Susan M. Brigham is an Associate Professor in the Faculty of Education at Mount Saint Vincent University. She is Chair of the Institute for Women, Gender and Social Justice. Her research interests include adult education, life-long learning, teacher education, and female migration. Her current research with refugees involves participatory photography.

Nancy Taber
Associate Professor in the Faculty of Education at Brock University

Nancy Taber is an Associate Professor in the Faculty of Education at Brock University.
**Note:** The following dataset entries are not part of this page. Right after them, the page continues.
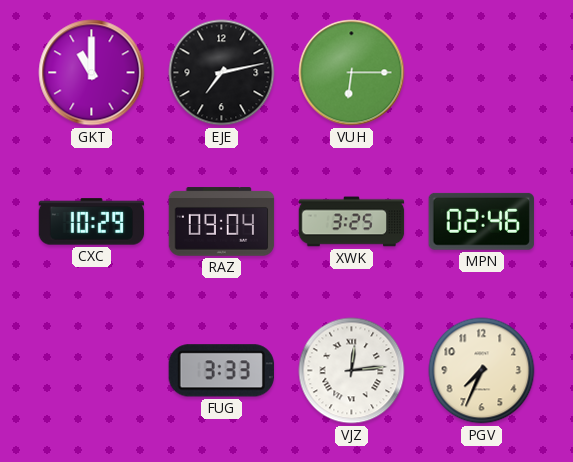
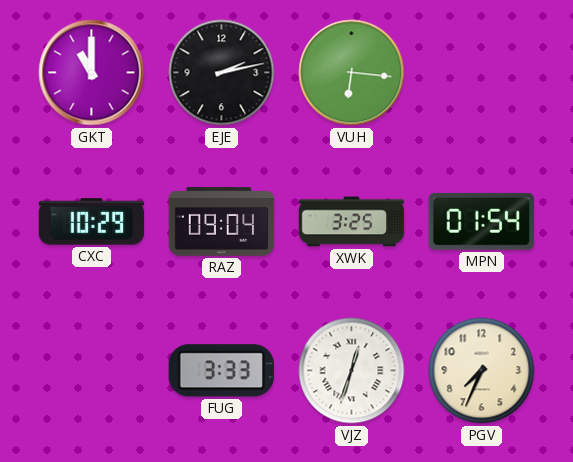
EJE: 7:13 -> 2:13
VUH: 6:15 -> 6:16
MPN: 02:46 -> 01:54
VJZ: 12:14 -> 12:33
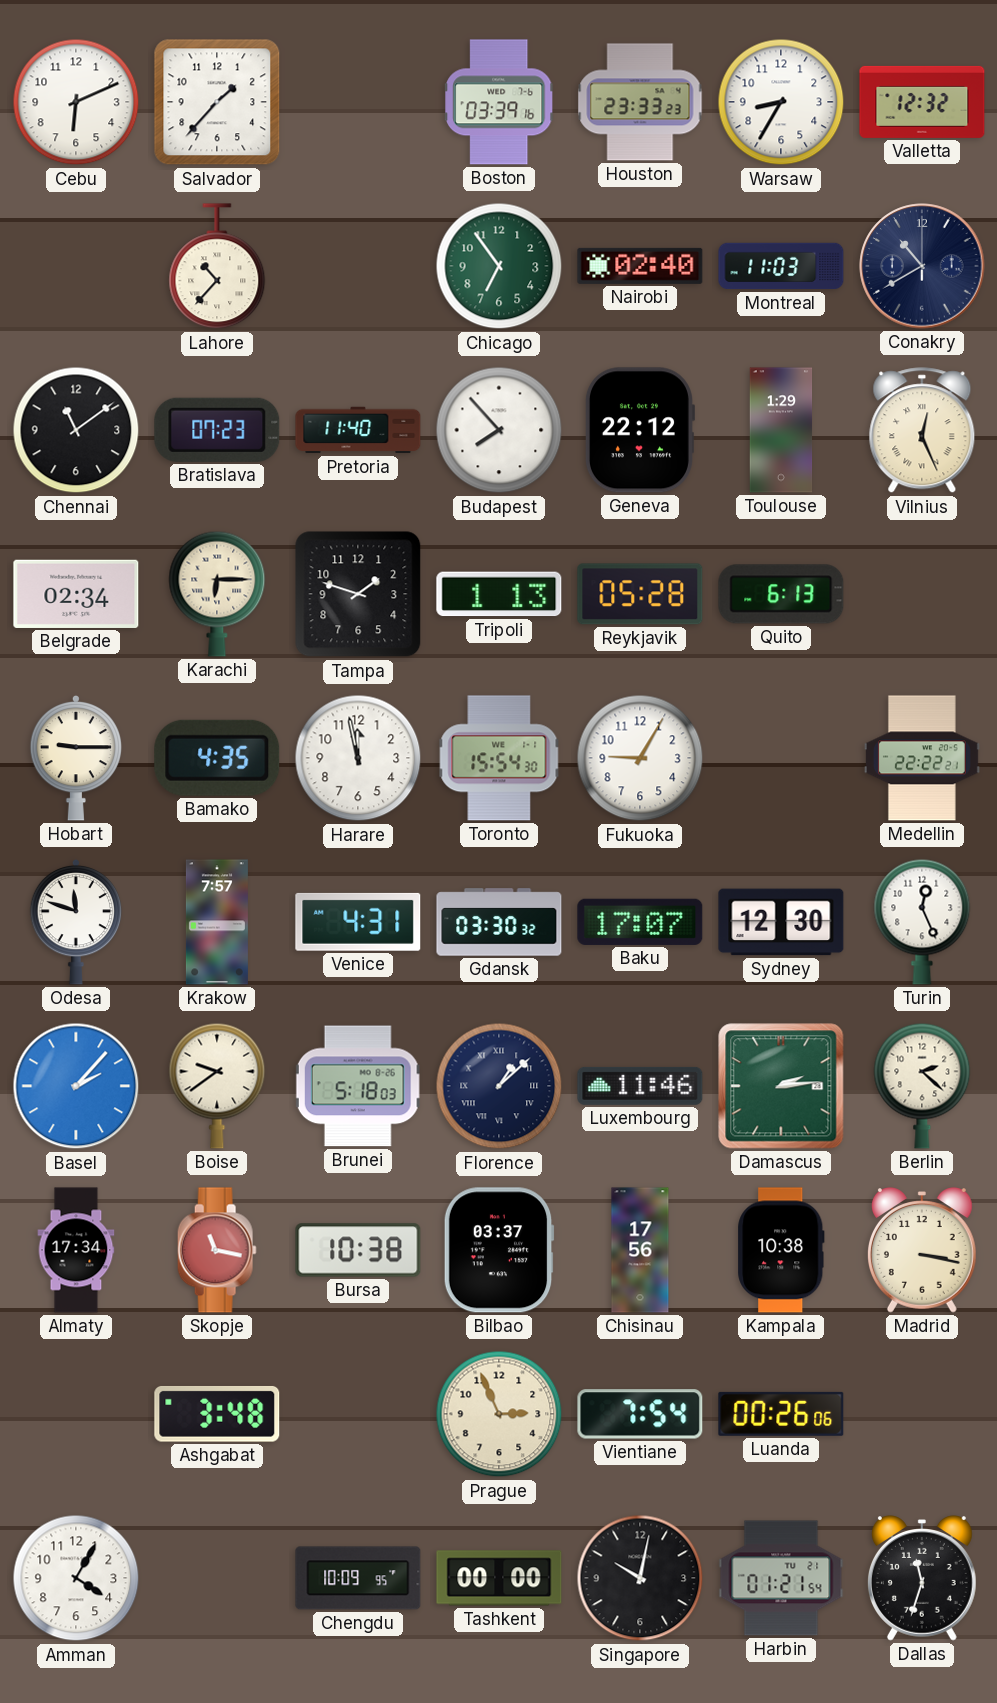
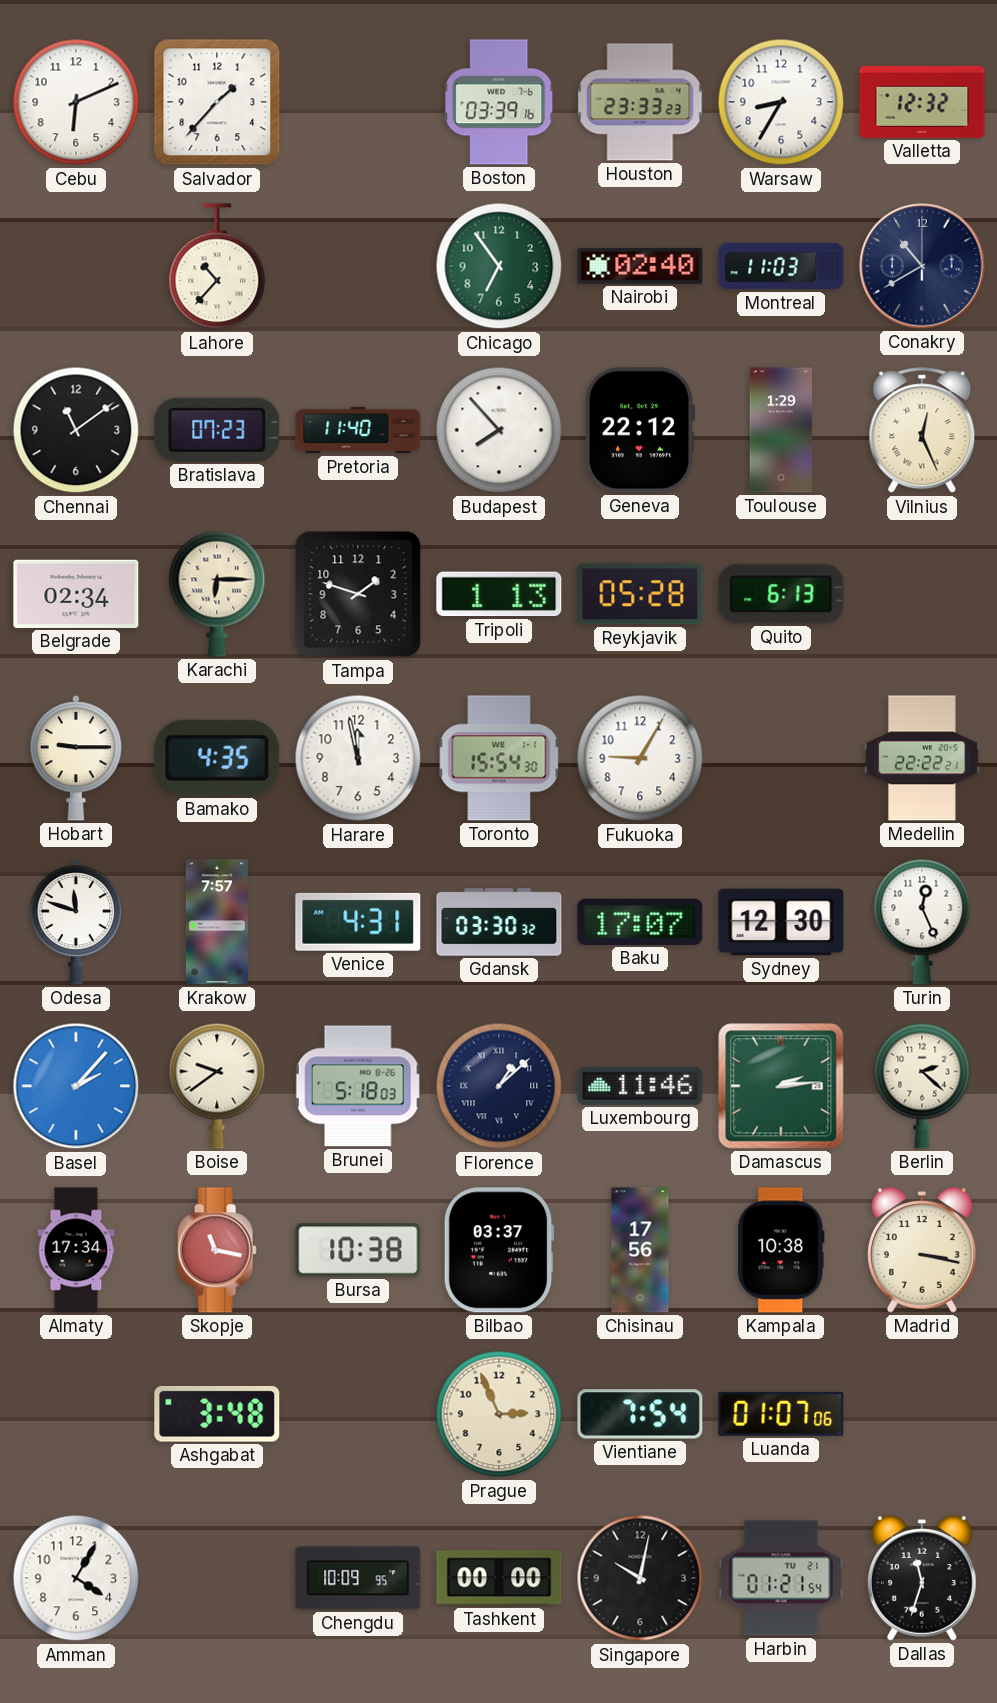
Luanda: 00:26 -> 01:07
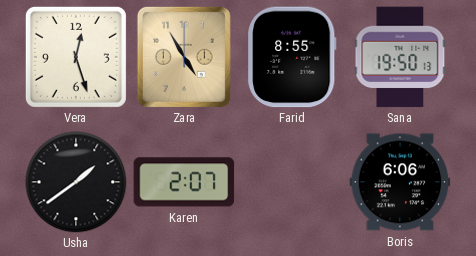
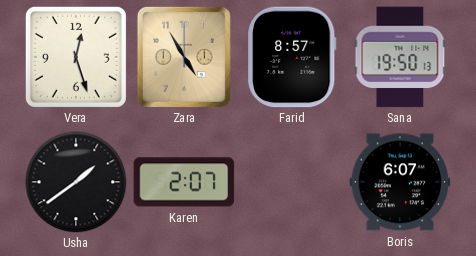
Farid: 8:55 -> 8:57
Boris: 6:06 -> 6:07
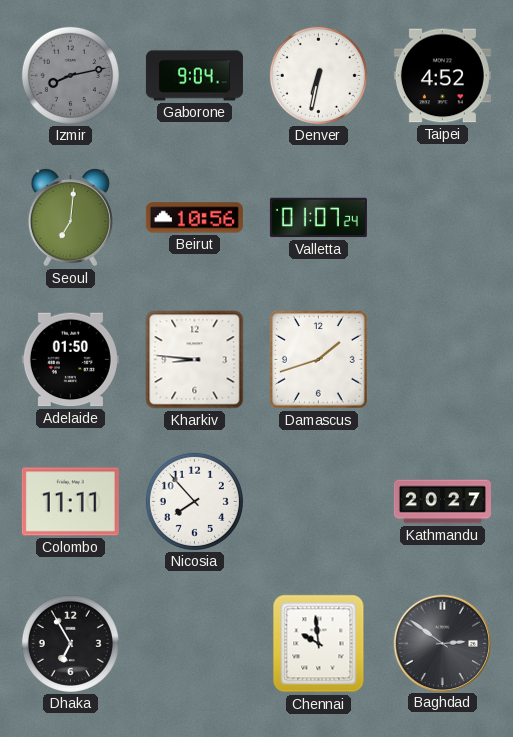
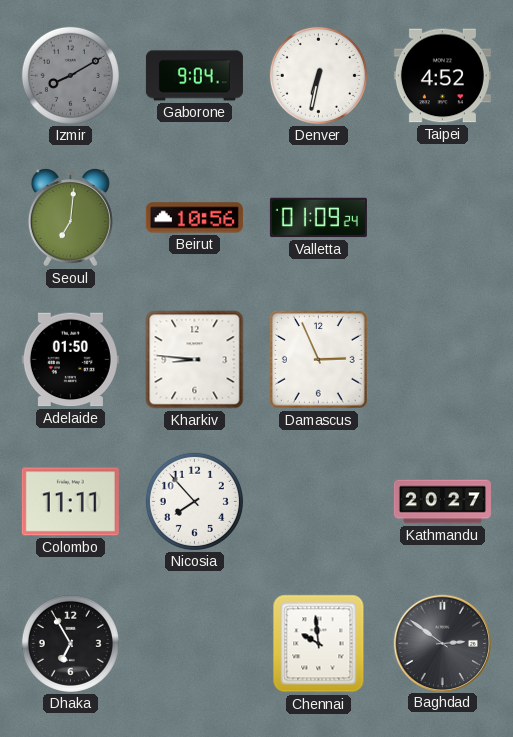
Izmir: 8:13 -> 8:10
Valletta: 01:07 -> 01:09
Damascus: 1:42 -> 2:56
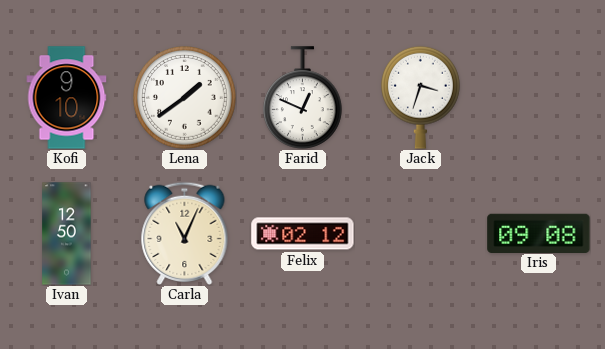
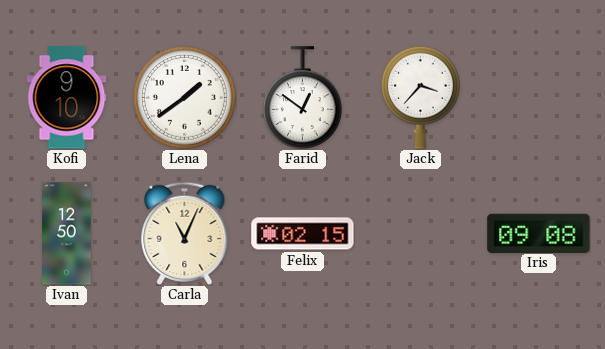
Farid: 12:49 -> 12:51
Jack: 3:33 -> 3:37
Felix: 02:12 -> 02:15
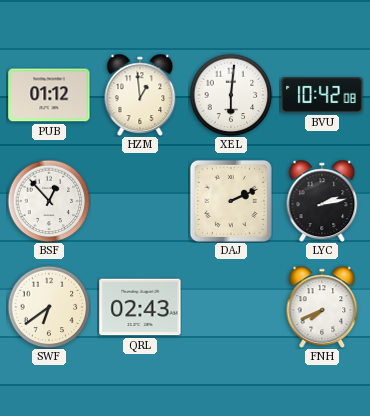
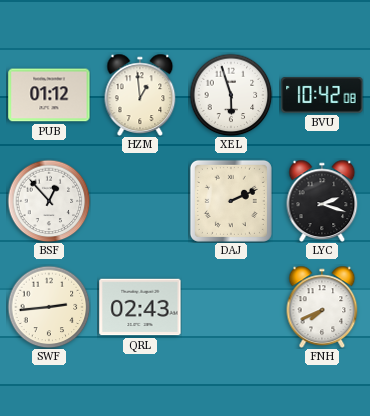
XEL: 6:01 -> 5:57
LYC: 2:13 -> 2:18
SWF: 6:39 -> 2:44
Her research interests include learning war, militarism, and gender in daily life; women’s experiences in western militaries; interconnections between military and academic gendered norms; and, sociocultural issues in fiction and popular culture.

Tara Gibb, PhD
Department of Educational Studies at the University of British Columbia, Instructor at Athabasca University

Tara Gibb has a PhD from the Department of Educational Studies at the University of British Columbia and is an instructor at Athabasca University. Her research interests include adult education policy, issues of migration, and language learning in the workplace.